That sink on the home page is the coolest I've seen, I want one in my next home!

Scott's - The web site is looking better, keep working on it.


----------



## dellwas (Oct 16, 2005)

And my name is Jarge (George). Only problem, I'm in Nova Scotia, not Newfieland. Course there are lots of Newfs living in NS, and we have something very similar anyway, Capers (Cape Bretoners). 



JohnnyRoyale;810811 said:


> Geeez Bay...I could never understand you newfies. JK. LOL
> 
> Scott-the truck mirror in the top left pic must have fallen off.


----------



## FEFMedia (Sep 17, 2009)

Scott's;810207 said:


> I am working on a new website and would love to have some imput and try to make it better. Check it out and post your thoughts.
> 
> Thanks
> 
> http://scottslco.com/index.html


Well here is my tips and tricks for you. Love the logo and pictures!

1. Logo. To large when loading. Its fine for broadband users but bad for modem users. 
If you need a hand cropping it I will be more then happy to do it for you.

2. Keep the Background the same throughout the website. I noticed you went from White.. to black to background of your truck. You got a great looking truck but for a business website you might want to take that out of the background.

3. The pictures are fantastic. Greatest part of the site! Maybe I just like the Wrap on the trucks!

4. List the services you provide. List some of the things that make you stand out!

5.Do not put your email address on your website. Spam bots will pick it up and you will get a lot more spam. use email (at) email.com or something.

Send me a email of your logo and I can drop it for you. Or if you need a hand with anything else. This is what I do for my Hobby/Side Work when its not snowing.. hehehe

ffolkerts (at) gmail.com


----------



## FEFMedia (Sep 17, 2009)

Scott I did a little mock up for you. Working off you current website. If your interested let me know.

You can see it here http://www.fefmedia.com/Scotts/index.html


----------



## mdvaden (Oct 3, 2009)

The layout looks nice, but too many truck photos for my taste.

The green text looks good, but for me is a harder color to read.


----------



## SPD (Sep 8, 2009)

Great job so far.

I would change the font you are using it is a little hard to read, Verdana or Tahoma size 11 regular are great font's look good and are easy to read. I say 11 because 10 seems too small and 12 too big.. You will have to type 11 into the size box to get it to display. Most drop downs will only display 10 or 12. Depending on what you are using to create the site this option may or may not be available. I also would not bold the whole paragraph. You can bold a few keywords if you like.

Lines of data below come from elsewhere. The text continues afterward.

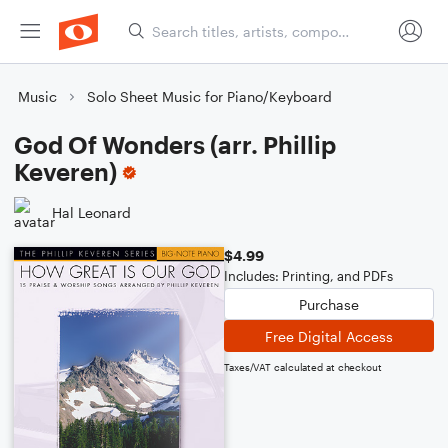
Music
Solo Sheet Music for Piano/Keyboard
God Of Wonders (arr. Phillip
Keveren)
Hal Leonard
$4.99
Includes: Printing, and PDFs
Purchase
Free Digital Access
Taxes/VAT calculated at checkout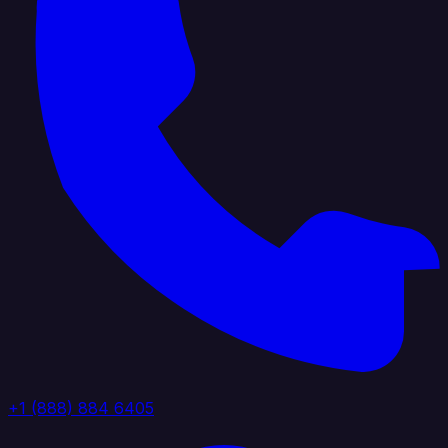
+1 (888) 884 6405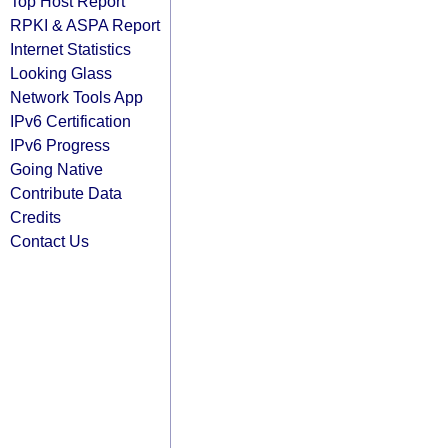
Top Host Report
RPKI & ASPA Report
Internet Statistics
Looking Glass
Network Tools App
IPv6 Certification
IPv6 Progress
Going Native
Contribute Data
Credits
Contact Us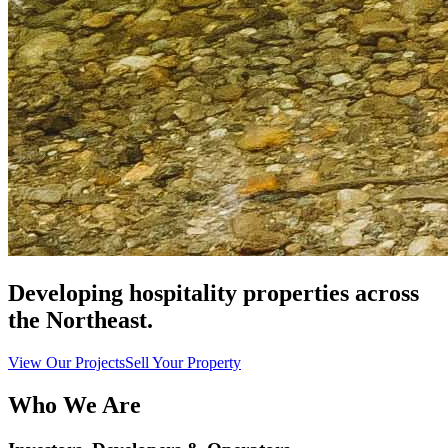
Developing hospitality properties across
the Northeast.
View Our Projects
Sell Your Property
Who We Are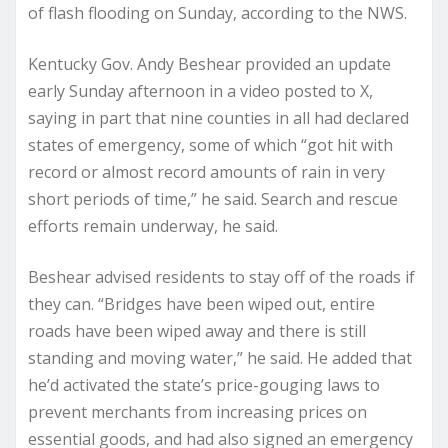
of flash flooding on Sunday, according to the NWS.
Kentucky Gov. Andy Beshear provided an update
early Sunday afternoon in a video posted to X,
saying in part that nine counties in all had declared
states of emergency, some of which “got hit with
record or almost record amounts of rain in very
short periods of time,” he said. Search and rescue
efforts remain underway, he said.
Beshear advised residents to stay off of the roads if
they can. “Bridges have been wiped out, entire
roads have been wiped away and there is still
standing and moving water,” he said. He added that
he’d activated the state’s price-gouging laws to
prevent merchants from increasing prices on
essential goods, and had also signed an emergency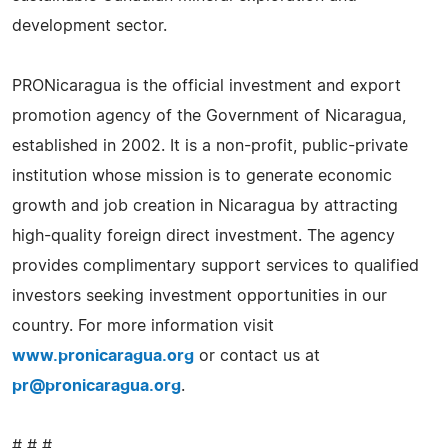
development sector.
PRONicaragua is the official investment and export
promotion agency of the Government of Nicaragua,
established in 2002. It is a non-profit, public-private
institution whose mission is to generate economic
growth and job creation in Nicaragua by attracting
high-quality foreign direct investment. The agency
provides complimentary support services to qualified
investors seeking investment opportunities in our
country. For more information visit
www.pronicaragua.org
or contact us at
pr@pronicaragua.org
.
# # #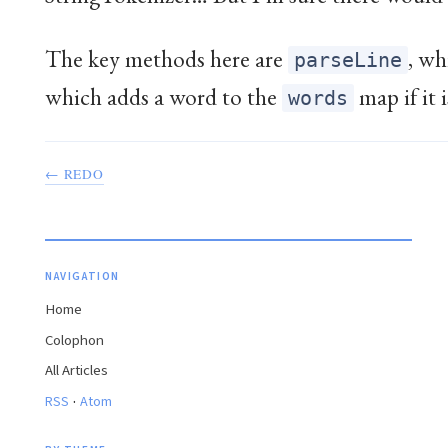
The key methods here are
, wh
parseLine
which adds a word to the
map if it i
words
← REDO
NAVIGATION
Home
Colophon
All Articles
·
RSS
Atom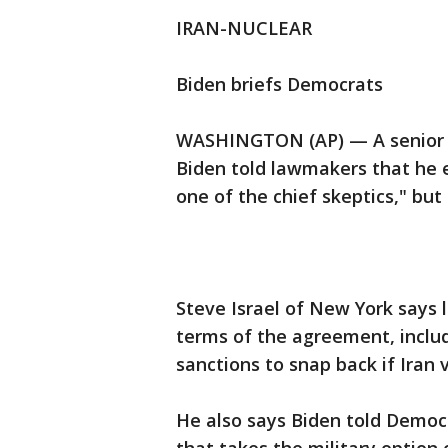
IRAN-NUCLEAR
Biden briefs Democrats
WASHINGTON (AP) — A senior H
Biden told lawmakers that he e
one of the chief skeptics," but
Steve Israel of New York says
terms of the agreement, inclu
sanctions to snap back if Iran
He also says Biden told Democ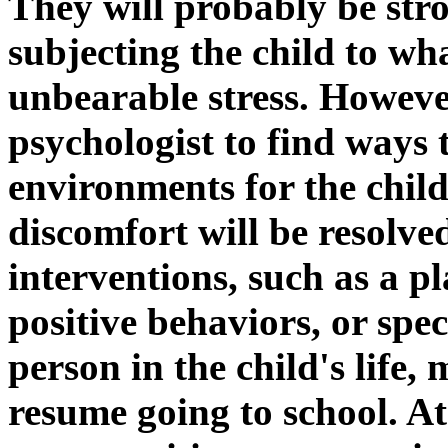
They will probably be str
subjecting the child to wha
unbearable stress. Howeve
psychologist to find ways
environments for the child
discomfort will be resolv
interventions, such as a p
positive behaviors, or spe
person in the child's life,
resume going to school. At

Remove the link at the bottom of the page that says website building software. Put your company name and copyright down there. IE Joes Business Copyright 2009....

You can also add your contact info down there. Many people will naturally go there for the phone number by habit, I know I do.

I am not crazy about the different looking pages, I think it could be confusing to some people, it's almost like I left your site and went to another site, In addition it does not come across as professional as a uniform look and feel will.

This page http://scottslco.com/contact.html has the contact box displayed a little too low. I would try and move it up a bit to get it on the top section of the page.

I can't tell from the site what city and state you service. I know Ohio because of the 419 area code. On the site say servicing the greater Toledo, Sandusky area or where ever you service.

This will also help your efforts for having people find you in Google. IE: Toledo Ohio Snow Plowing. Having a site is great if no one can find it, it's a waste of time. now is the time to start working on SEO for your site you can get it to page one of Google for your local keywords easily.

I like the phone number across the top of the page they can't miss it. Do you offer emergency service? If so add that... Call Scott right now at... List a direct contact number Cell phone etc, if you have someone to man that phone 24/7

A good option for this is an 800 number. they are cheap and you can set them up to forward to any number on any schedule. IE the number can be setup to forward to john's cell phone from 8 til 8pm and Fred's cell phone from 8 to 8am. Or whatever.

hope this is helpful.

Rob


----------